I’ve not updated my CV in ages, how do I get started?

Firstly, don’t panic! Research the types of jobs you’re interested in, then match your experiences to align with them.

For the first section of your CV, create a short professional profile of who you are, that reflects your current career objective.

Next, take the main facts of your previous employment like title, organisation, dates and put them under the work experience section. List between three to five points to describe the responsibilities of each role, adding a couple of sentences to give an overview of your accountabilities.

Remember, this is a working document that you will update on a regular basis.

How do I make my CV stand out?

First impressions are key, so start strong. Use the top half of the first page for an attention-grabbing summary of your key skills and achievements. Highlight the most important areas of your expertise and make it specific to the role you’re applying for.
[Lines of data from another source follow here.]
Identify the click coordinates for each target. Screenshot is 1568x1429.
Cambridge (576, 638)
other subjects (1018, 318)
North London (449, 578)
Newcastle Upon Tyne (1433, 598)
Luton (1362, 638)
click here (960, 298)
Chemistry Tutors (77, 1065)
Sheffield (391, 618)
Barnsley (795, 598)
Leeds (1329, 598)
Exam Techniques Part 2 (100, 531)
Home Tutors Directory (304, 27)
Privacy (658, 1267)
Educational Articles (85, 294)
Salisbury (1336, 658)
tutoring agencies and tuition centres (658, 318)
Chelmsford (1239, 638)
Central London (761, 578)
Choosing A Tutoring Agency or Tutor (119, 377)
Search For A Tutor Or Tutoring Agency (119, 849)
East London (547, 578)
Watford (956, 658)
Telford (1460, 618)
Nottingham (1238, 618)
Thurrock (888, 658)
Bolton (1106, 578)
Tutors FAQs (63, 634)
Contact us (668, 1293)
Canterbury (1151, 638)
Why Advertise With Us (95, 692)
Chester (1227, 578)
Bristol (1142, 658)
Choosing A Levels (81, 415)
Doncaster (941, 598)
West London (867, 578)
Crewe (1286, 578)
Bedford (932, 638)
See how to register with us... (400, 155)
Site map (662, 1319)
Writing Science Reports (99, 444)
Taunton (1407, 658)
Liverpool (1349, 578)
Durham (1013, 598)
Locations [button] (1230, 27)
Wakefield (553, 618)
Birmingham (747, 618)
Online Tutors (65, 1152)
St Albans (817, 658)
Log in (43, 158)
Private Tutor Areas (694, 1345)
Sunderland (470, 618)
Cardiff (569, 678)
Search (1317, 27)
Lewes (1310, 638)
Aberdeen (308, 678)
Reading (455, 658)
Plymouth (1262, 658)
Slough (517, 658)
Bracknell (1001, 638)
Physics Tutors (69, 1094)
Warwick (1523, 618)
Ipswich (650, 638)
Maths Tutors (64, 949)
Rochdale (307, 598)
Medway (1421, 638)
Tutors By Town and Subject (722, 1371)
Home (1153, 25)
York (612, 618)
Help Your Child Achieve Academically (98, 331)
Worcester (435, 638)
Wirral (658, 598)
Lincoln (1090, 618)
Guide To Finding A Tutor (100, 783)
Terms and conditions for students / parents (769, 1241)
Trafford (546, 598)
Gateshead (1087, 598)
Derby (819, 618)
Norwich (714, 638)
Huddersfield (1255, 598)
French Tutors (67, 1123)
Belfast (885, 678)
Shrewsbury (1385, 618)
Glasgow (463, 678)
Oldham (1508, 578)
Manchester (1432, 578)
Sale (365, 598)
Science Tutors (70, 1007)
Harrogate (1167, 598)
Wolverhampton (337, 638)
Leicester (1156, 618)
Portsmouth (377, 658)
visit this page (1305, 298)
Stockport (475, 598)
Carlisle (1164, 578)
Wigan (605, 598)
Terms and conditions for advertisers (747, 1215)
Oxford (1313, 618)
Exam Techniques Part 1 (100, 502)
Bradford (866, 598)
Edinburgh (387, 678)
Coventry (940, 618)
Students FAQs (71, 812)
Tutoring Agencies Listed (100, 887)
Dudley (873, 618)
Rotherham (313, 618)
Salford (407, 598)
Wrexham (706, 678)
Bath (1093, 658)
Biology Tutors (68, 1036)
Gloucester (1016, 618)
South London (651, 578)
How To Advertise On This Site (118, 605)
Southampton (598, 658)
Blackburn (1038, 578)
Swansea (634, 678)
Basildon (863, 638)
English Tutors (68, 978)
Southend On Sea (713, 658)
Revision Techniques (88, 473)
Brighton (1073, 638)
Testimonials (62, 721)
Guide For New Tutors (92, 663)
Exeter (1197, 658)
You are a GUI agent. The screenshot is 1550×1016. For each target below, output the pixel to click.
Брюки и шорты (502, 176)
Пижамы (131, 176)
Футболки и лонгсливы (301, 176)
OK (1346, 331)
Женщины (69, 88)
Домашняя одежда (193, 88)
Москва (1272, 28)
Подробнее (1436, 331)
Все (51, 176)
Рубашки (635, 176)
Be sure to mention your experience in the industry and emphasise your results using quantifiable data.

I’ve got gaps in my employment history, how do I explain these or is it best to hide this on my CV?

Generally, anything over three months should be explained. Remember to focus on the positive aspects – the skills you gained and what you have learned from the experience, even if it was a difficult situation. This says a lot about your attitude and personality.

I don’t have any specific job experience in the role I’m applying for, but I have all the skills, how do I sell myself in my application?

Focus on your transferable skills. For instance, mention any volunteering or unpaid roles, your education and qualifications, and any professional development.

Life experiences count too. Military spouses and partners may be a stay-at-home parent for a period of time, so emphasise skills such as management and organisation of the household, and multi-tasking.

You may have moved around or experienced long periods of separation, so include attributes like adaptability and resilience.

I’ve heard employers use mapping to sift out applicants, what does this mean?

Mapping involves going through the job description and person specification and ensuring you are using the same language in your application. Don’t just copy and paste though! You can embed key words and phrases into the examples you provide. This is key because there is often an applicant tracking system that recruiters and hiring managers use to shortlist which searches out these terms.